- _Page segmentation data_
.....

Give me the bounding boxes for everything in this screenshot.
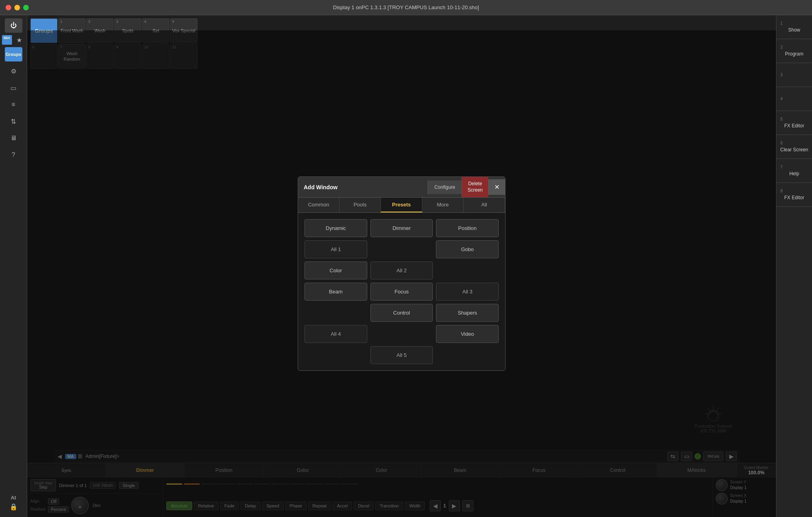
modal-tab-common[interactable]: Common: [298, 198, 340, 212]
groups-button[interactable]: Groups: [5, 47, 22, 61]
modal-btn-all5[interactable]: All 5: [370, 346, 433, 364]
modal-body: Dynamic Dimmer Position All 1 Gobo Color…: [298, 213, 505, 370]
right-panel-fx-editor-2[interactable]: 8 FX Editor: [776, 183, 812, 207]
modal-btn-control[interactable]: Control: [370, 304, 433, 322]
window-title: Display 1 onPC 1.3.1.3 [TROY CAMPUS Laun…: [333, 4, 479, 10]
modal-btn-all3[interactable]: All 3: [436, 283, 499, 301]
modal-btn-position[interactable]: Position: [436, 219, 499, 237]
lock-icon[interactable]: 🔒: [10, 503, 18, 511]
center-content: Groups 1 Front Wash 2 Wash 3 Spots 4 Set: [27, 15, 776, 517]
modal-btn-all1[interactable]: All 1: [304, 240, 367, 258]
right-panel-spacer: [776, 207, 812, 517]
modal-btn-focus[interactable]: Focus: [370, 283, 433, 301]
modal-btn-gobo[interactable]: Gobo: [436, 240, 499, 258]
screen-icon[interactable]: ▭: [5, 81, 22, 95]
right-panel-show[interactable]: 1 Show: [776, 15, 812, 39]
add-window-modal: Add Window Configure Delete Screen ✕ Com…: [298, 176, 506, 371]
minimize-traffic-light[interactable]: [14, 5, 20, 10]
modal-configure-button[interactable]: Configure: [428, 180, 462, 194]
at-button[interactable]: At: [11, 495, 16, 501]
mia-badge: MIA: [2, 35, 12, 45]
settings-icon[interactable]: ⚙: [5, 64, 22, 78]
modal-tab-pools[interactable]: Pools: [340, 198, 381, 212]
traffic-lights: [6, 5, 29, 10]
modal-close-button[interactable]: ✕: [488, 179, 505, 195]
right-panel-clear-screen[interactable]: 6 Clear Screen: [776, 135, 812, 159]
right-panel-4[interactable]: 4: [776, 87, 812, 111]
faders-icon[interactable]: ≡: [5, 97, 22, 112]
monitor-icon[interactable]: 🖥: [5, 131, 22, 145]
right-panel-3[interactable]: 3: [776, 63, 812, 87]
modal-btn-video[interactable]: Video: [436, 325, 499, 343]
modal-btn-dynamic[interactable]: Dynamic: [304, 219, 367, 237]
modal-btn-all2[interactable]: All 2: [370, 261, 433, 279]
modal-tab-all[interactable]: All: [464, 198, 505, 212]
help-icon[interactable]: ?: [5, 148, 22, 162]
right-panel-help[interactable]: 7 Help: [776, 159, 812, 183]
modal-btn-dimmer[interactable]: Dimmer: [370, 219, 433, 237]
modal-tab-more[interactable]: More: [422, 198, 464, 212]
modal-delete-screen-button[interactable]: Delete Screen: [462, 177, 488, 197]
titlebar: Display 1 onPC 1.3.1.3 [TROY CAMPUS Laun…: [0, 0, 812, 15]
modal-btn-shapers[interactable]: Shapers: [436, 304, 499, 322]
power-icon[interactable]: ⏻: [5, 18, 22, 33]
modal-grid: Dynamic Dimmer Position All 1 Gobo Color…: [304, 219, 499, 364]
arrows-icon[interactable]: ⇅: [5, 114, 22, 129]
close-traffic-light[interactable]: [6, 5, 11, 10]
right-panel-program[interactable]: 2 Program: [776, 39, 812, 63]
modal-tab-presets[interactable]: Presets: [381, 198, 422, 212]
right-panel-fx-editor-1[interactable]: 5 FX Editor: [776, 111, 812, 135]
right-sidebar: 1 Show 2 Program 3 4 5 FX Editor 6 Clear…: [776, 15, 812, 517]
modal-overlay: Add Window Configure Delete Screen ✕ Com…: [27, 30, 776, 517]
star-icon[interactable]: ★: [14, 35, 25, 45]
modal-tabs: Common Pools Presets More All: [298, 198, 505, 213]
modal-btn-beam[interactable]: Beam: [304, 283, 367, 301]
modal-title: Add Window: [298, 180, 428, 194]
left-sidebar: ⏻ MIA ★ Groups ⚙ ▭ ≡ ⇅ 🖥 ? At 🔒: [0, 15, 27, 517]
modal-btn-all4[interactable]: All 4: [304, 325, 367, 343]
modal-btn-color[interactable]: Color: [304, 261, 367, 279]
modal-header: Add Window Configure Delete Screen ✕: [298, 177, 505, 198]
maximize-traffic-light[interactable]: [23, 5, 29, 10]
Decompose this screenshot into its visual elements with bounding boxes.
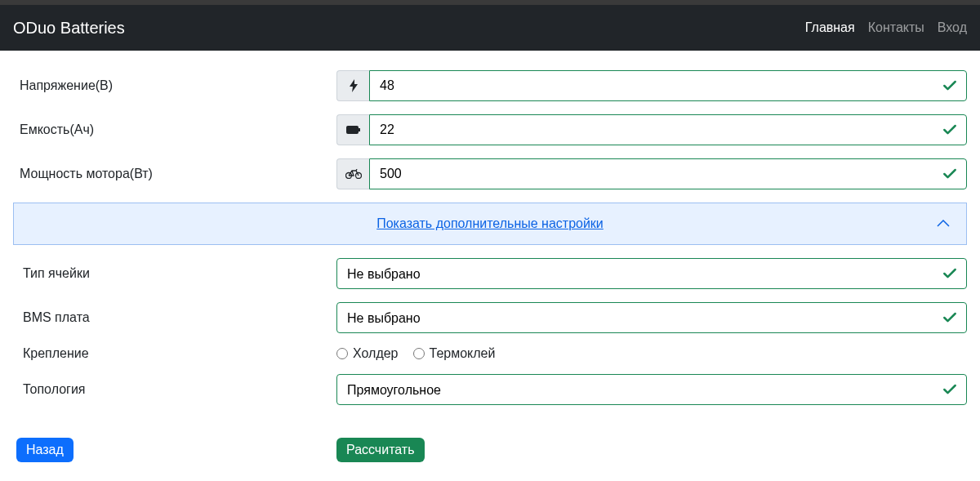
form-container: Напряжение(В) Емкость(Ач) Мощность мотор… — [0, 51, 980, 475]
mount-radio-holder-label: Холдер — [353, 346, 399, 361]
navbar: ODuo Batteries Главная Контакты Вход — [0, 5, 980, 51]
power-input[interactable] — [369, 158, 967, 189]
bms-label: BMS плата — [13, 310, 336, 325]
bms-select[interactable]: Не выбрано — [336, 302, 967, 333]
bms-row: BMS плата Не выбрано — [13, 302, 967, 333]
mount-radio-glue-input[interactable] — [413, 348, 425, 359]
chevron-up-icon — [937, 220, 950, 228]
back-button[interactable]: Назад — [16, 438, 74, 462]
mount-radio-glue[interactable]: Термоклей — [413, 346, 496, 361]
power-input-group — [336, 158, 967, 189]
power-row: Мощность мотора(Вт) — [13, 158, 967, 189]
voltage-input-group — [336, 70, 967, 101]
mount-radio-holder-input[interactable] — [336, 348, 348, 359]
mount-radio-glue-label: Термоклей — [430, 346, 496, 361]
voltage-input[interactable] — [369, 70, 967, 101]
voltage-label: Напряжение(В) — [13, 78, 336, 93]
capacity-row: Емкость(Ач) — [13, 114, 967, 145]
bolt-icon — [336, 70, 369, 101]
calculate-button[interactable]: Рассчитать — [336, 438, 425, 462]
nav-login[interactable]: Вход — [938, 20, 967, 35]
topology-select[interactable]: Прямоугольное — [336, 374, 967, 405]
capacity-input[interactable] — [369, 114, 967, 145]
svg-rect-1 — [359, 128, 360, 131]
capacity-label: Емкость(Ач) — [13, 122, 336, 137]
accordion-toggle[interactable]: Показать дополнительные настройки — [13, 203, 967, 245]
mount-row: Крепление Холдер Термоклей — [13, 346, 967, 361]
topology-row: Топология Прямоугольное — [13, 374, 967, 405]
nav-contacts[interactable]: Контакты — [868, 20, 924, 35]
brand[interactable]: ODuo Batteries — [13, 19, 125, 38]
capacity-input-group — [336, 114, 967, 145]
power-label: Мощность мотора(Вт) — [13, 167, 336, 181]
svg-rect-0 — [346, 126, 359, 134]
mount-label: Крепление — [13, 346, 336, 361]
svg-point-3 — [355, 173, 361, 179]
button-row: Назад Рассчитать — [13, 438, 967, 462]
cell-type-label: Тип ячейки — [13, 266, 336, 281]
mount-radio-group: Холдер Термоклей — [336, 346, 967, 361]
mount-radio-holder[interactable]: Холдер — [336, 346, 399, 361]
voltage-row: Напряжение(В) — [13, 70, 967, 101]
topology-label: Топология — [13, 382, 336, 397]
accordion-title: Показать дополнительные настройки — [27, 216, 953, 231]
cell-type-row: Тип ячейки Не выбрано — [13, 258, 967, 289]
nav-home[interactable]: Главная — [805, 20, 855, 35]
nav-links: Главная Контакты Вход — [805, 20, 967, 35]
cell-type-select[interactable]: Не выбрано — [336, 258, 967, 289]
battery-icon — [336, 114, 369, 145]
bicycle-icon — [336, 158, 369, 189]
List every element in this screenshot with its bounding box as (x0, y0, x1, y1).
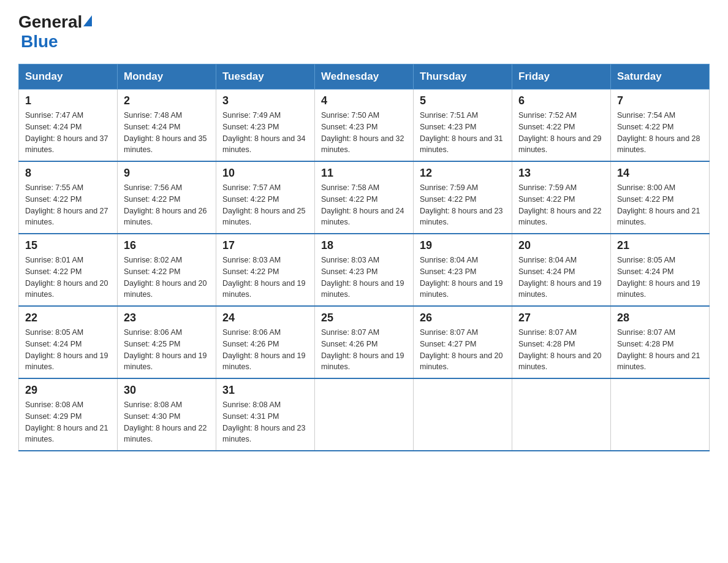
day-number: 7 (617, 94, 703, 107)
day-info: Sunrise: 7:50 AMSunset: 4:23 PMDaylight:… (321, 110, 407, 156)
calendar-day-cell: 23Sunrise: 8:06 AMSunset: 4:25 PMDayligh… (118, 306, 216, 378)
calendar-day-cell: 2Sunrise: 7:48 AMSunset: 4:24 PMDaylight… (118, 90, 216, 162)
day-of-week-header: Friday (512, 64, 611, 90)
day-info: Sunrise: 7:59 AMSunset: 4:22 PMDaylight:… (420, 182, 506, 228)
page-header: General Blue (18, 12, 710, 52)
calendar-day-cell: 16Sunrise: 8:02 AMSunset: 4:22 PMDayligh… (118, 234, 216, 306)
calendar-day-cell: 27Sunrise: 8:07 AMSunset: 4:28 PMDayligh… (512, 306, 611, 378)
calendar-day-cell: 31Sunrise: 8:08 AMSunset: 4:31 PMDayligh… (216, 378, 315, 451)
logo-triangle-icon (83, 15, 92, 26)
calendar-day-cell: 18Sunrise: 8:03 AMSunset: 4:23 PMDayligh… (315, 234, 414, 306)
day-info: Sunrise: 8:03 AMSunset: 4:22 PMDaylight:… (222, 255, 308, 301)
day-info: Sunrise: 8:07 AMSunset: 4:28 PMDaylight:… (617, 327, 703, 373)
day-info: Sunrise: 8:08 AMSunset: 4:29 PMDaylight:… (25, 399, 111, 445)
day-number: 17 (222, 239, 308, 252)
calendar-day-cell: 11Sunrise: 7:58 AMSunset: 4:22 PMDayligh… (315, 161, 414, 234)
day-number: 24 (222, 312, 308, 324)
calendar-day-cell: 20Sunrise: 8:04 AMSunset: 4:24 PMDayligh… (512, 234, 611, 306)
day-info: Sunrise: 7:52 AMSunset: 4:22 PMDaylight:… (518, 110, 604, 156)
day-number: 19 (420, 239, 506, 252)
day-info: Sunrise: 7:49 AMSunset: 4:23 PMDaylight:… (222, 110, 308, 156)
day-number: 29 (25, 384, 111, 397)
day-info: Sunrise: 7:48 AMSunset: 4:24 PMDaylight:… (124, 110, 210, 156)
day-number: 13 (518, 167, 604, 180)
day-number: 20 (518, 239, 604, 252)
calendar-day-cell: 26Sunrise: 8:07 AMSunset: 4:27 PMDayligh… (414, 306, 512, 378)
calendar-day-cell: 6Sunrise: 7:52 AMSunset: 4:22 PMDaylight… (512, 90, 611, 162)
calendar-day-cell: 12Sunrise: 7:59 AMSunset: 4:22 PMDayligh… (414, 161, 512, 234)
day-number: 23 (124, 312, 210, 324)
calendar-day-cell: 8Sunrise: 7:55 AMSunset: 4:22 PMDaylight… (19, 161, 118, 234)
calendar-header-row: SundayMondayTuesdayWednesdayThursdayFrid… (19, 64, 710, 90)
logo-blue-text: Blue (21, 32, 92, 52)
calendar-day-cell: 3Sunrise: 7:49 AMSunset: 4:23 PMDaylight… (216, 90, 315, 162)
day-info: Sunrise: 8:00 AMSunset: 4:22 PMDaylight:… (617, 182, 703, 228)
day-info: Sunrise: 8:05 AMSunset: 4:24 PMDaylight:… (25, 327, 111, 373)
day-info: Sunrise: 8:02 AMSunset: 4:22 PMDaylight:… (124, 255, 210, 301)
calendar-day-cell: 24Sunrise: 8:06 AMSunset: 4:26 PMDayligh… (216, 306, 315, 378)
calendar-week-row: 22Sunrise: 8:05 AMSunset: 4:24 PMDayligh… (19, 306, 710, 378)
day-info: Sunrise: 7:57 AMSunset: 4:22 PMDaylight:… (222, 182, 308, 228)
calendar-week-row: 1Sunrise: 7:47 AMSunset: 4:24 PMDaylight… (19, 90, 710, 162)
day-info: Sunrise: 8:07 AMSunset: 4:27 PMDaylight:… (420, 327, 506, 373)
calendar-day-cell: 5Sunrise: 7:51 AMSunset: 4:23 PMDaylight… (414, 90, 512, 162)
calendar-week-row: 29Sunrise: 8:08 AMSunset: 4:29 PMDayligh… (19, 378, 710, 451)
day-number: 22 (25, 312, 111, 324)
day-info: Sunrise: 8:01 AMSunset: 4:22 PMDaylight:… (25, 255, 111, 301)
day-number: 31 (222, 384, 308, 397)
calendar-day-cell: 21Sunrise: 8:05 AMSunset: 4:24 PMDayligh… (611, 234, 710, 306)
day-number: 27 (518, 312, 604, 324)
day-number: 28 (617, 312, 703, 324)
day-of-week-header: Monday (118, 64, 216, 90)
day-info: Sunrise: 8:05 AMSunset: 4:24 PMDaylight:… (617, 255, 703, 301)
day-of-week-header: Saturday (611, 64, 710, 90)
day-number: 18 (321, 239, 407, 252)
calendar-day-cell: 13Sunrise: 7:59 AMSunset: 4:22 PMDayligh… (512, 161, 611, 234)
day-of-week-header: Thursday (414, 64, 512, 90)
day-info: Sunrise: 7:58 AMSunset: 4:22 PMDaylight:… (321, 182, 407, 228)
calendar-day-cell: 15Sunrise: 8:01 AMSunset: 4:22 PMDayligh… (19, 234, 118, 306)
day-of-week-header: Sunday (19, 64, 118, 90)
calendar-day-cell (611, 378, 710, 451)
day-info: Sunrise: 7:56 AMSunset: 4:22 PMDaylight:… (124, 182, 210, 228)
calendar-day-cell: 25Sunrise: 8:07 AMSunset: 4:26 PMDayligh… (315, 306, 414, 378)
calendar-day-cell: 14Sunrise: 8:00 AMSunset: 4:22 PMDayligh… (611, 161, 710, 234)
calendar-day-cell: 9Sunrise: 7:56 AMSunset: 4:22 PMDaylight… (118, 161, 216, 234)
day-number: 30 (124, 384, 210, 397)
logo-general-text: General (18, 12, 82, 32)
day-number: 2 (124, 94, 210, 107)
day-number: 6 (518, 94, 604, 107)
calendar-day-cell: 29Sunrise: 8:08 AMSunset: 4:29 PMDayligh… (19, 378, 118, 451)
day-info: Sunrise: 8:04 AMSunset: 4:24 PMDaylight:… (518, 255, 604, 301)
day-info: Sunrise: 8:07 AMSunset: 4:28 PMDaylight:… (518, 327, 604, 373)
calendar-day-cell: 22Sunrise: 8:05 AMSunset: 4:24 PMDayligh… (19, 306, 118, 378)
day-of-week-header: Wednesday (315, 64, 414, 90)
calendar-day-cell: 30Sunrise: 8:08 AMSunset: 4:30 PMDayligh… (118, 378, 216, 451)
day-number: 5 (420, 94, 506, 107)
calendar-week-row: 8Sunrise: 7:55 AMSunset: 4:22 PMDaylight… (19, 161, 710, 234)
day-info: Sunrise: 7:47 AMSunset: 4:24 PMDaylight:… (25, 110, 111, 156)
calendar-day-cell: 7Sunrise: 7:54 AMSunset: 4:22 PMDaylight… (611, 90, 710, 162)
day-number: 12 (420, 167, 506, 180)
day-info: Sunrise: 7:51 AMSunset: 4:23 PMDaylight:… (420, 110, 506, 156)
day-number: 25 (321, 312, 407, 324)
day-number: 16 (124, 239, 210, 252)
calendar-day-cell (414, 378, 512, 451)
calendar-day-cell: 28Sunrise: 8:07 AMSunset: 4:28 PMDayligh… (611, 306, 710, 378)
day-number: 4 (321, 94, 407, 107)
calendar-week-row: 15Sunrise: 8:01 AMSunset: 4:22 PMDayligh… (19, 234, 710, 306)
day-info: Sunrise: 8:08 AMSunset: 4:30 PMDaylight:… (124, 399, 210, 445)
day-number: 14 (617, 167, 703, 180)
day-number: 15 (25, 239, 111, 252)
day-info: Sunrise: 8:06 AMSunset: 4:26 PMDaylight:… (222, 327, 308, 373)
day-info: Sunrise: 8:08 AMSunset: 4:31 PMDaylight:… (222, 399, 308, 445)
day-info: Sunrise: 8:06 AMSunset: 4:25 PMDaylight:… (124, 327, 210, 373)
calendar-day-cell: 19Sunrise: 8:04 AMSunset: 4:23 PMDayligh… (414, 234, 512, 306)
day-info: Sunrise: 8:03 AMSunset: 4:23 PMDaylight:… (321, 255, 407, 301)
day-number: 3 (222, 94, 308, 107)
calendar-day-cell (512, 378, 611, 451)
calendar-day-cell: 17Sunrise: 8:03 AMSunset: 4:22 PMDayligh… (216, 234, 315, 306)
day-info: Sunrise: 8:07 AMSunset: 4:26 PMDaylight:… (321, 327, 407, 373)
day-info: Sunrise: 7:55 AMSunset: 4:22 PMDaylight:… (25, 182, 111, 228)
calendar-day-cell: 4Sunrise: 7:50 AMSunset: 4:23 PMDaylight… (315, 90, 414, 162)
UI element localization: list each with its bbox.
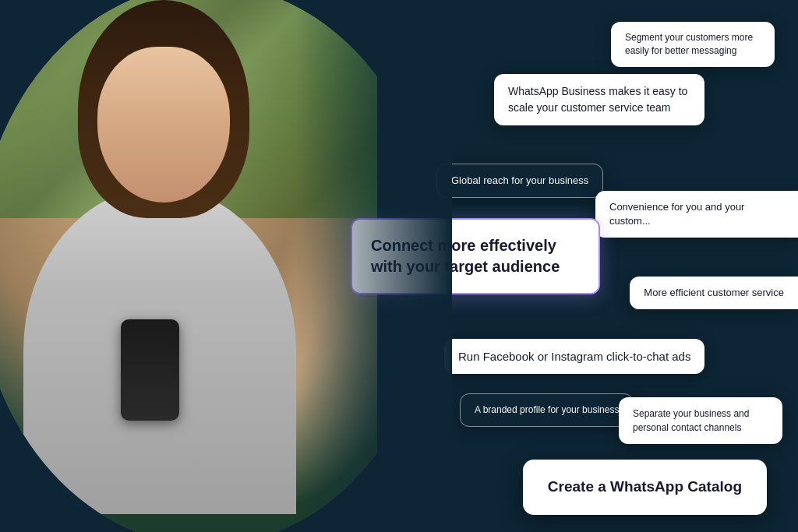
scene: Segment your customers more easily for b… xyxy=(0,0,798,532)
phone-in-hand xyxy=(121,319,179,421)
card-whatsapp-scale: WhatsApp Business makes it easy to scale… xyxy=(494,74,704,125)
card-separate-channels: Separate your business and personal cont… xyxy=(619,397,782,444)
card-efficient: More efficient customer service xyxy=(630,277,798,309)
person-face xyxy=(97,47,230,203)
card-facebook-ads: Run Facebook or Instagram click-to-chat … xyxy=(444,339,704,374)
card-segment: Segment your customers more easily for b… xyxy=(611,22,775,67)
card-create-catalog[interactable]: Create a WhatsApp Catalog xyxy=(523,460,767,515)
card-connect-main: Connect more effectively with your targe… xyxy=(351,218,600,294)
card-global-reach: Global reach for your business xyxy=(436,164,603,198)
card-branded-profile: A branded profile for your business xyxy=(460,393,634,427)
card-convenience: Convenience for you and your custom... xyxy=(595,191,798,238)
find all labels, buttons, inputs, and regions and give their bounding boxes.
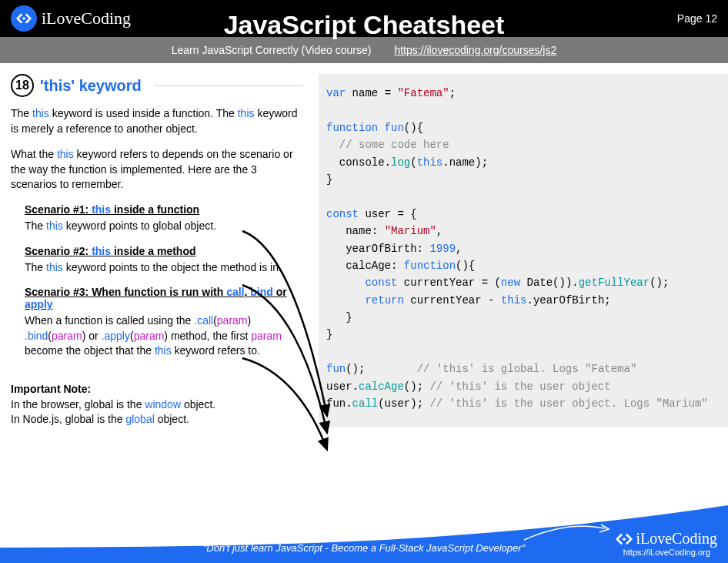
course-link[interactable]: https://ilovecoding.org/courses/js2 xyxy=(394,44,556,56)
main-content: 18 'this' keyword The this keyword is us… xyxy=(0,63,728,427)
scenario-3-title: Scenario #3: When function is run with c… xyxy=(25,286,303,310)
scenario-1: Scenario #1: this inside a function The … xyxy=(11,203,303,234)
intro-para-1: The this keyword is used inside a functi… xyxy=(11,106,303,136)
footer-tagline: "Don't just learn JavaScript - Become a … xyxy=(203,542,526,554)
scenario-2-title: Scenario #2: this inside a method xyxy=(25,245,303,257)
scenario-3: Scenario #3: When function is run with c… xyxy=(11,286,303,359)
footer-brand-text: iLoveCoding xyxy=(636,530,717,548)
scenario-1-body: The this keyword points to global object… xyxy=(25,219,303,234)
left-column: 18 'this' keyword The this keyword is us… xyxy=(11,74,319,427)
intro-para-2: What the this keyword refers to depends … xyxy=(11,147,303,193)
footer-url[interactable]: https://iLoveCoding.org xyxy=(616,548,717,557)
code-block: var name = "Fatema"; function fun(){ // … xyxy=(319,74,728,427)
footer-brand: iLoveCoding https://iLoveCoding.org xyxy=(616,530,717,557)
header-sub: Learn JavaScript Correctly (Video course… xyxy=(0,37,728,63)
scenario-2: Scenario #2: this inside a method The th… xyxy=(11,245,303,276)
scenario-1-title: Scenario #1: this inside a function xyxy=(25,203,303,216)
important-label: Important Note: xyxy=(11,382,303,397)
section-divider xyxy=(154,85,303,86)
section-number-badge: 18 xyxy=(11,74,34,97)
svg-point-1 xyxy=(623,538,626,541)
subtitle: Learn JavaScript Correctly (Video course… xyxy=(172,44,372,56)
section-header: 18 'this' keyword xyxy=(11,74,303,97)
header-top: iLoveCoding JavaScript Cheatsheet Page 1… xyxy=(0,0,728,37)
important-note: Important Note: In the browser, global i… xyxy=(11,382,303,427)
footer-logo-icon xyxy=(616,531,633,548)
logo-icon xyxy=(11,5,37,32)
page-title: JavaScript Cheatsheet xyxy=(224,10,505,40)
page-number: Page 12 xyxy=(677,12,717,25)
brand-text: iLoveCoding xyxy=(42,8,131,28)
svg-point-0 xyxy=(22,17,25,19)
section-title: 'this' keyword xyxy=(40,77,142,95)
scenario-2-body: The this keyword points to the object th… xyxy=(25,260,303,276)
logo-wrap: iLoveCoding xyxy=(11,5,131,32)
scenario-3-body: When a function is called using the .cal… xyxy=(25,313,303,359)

.....

- _THE PROBLEM_
Working through the records above, copy each line in which "TROY" is found.

- _ANSWER TO THIS TASK_
window-title: Display 1 onPC 1.3.1.3 [TROY CAMPUS Laun…: [333, 4, 479, 10]
titlebar: Display 1 onPC 1.3.1.3 [TROY CAMPUS Laun…: [0, 0, 812, 15]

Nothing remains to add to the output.